*** Opening of SUPPLIED RECORDS ***

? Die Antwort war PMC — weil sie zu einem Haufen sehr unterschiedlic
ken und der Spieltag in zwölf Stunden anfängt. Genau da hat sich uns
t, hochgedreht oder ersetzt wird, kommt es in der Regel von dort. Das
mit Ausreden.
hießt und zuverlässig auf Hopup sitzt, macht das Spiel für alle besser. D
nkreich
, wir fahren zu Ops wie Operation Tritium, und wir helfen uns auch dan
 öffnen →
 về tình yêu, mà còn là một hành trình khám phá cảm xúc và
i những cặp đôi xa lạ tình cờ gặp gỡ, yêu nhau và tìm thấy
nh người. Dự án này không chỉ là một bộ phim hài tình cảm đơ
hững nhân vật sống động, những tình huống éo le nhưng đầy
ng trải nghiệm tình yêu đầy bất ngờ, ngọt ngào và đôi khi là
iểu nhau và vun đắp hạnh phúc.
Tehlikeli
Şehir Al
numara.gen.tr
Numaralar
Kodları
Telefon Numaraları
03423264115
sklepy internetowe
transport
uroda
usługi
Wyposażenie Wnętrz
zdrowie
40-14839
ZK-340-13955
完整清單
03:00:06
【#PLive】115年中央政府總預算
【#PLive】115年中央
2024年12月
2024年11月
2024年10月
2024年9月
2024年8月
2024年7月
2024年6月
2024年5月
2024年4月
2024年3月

*** Close of SUPPLIED RECORDS ***
*** Opening of SUPPLIED RECORDS ***

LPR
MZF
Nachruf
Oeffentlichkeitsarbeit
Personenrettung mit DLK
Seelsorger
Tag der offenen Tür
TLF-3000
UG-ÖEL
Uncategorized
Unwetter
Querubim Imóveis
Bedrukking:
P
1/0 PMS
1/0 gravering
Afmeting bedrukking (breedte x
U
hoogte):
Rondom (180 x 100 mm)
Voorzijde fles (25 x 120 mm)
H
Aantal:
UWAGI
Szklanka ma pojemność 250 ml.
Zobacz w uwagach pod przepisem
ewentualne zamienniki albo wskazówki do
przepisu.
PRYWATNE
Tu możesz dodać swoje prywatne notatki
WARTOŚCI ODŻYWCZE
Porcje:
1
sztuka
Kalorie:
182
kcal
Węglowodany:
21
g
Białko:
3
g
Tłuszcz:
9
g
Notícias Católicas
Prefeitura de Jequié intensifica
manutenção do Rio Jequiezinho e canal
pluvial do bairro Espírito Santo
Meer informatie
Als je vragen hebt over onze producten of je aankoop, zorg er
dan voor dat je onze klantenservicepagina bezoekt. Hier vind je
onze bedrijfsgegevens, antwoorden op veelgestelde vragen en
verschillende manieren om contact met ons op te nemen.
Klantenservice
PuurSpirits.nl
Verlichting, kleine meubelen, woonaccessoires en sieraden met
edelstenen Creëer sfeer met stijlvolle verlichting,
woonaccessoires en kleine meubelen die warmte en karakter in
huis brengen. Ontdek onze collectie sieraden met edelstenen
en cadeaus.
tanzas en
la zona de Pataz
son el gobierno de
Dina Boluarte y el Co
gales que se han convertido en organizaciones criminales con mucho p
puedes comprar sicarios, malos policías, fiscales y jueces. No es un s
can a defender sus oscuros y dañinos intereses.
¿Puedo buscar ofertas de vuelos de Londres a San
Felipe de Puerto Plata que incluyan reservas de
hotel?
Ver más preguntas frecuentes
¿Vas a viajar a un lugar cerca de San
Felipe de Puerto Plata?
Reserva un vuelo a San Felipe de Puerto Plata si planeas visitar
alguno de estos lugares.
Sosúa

*** Close of SUPPLIED RECORDS ***
*** Opening of SUPPLIED RECORDS ***

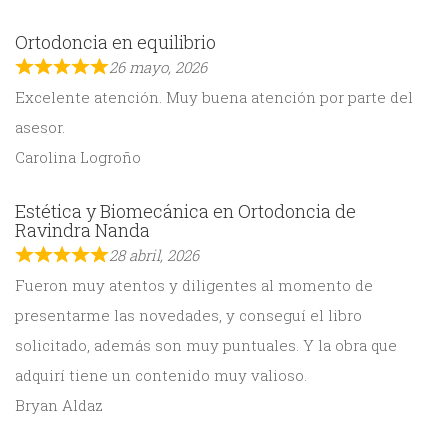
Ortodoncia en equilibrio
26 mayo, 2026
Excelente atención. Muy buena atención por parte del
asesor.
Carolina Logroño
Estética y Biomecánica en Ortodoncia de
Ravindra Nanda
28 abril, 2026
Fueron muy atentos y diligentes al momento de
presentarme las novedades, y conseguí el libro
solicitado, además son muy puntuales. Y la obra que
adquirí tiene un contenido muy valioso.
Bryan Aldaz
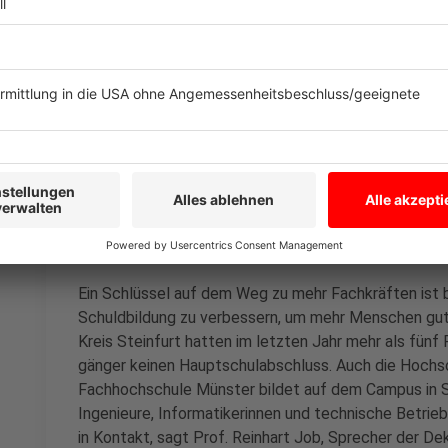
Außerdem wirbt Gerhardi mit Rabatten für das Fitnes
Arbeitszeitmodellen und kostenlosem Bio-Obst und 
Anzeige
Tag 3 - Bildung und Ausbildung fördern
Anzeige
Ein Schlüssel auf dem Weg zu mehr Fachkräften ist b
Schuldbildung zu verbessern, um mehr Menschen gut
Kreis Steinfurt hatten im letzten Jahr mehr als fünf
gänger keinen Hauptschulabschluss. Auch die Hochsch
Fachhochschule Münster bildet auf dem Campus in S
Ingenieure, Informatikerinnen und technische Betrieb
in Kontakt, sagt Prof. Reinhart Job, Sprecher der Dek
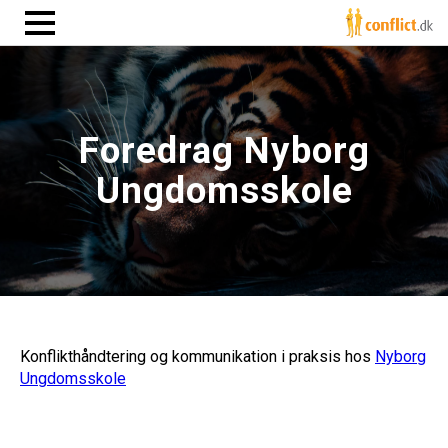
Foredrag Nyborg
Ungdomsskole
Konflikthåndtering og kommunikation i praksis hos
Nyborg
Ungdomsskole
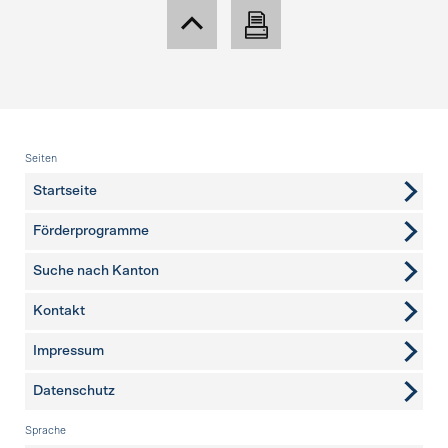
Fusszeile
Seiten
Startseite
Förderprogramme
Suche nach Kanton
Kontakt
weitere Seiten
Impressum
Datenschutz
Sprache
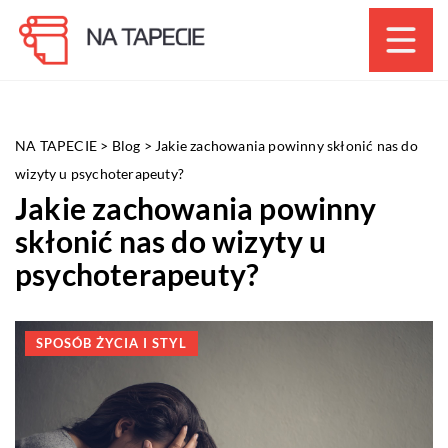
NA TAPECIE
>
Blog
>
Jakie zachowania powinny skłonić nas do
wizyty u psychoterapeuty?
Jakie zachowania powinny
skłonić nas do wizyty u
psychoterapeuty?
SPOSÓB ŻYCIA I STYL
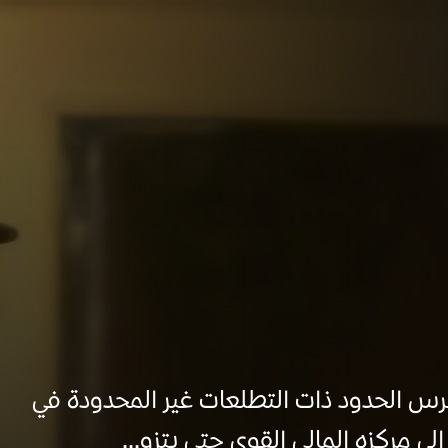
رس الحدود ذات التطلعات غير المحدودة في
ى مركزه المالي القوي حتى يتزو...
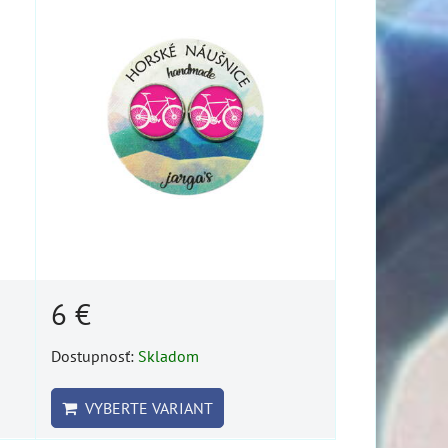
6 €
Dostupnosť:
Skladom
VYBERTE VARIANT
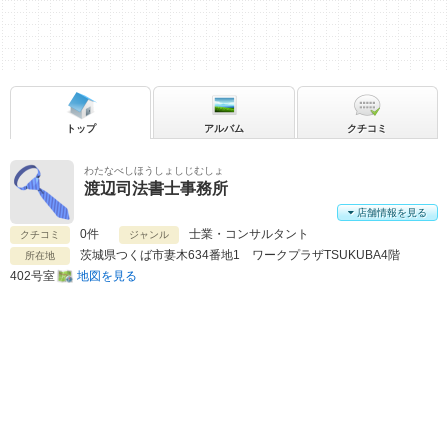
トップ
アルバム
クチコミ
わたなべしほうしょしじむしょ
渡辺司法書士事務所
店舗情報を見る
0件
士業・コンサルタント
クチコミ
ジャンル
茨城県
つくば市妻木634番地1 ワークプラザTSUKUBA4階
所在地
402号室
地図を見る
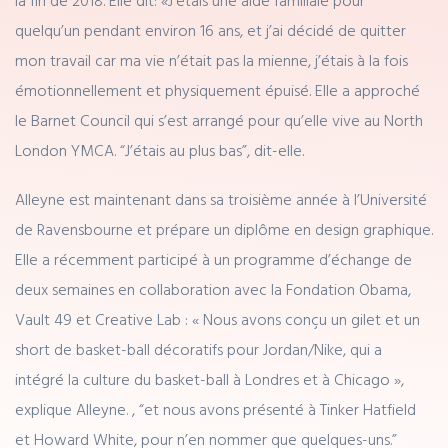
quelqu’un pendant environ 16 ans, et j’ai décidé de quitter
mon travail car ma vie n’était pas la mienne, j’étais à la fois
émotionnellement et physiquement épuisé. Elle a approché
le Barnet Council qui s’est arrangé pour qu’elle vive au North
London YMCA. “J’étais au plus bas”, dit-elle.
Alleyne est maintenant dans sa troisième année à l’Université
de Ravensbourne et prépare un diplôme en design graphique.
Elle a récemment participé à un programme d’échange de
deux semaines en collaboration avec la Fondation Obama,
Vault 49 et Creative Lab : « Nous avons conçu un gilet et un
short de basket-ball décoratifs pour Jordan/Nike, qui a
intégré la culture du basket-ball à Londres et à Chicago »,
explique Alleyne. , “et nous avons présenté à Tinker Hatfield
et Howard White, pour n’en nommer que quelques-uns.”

*** Close of SUPPLIED RECORDS ***

TASK DIRECTIONS: From the records above, copy only the lines starting with the line that holds "Meer informatie" and going on through the line that holds "Londres a San", exactly as written.

EXERCISE OUTPUT:
Meer informatie
Als je vragen hebt over onze producten of je aankoop, zorg er
dan voor dat je onze klantenservicepagina bezoekt. Hier vind je
onze bedrijfsgegevens, antwoorden op veelgestelde vragen en
verschillende manieren om contact met ons op te nemen.
Klantenservice
PuurSpirits.nl
Verlichting, kleine meubelen, woonaccessoires en sieraden met
edelstenen Creëer sfeer met stijlvolle verlichting,
woonaccessoires en kleine meubelen die warmte en karakter in
huis brengen. Ontdek onze collectie sieraden met edelstenen
en cadeaus.
tanzas en
la zona de Pataz
son el gobierno de
Dina Boluarte y el Co
gales que se han convertido en organizaciones criminales con mucho p
puedes comprar sicarios, malos policías, fiscales y jueces. No es un s
can a defender sus oscuros y dañinos intereses.
¿Puedo buscar ofertas de vuelos de Londres a San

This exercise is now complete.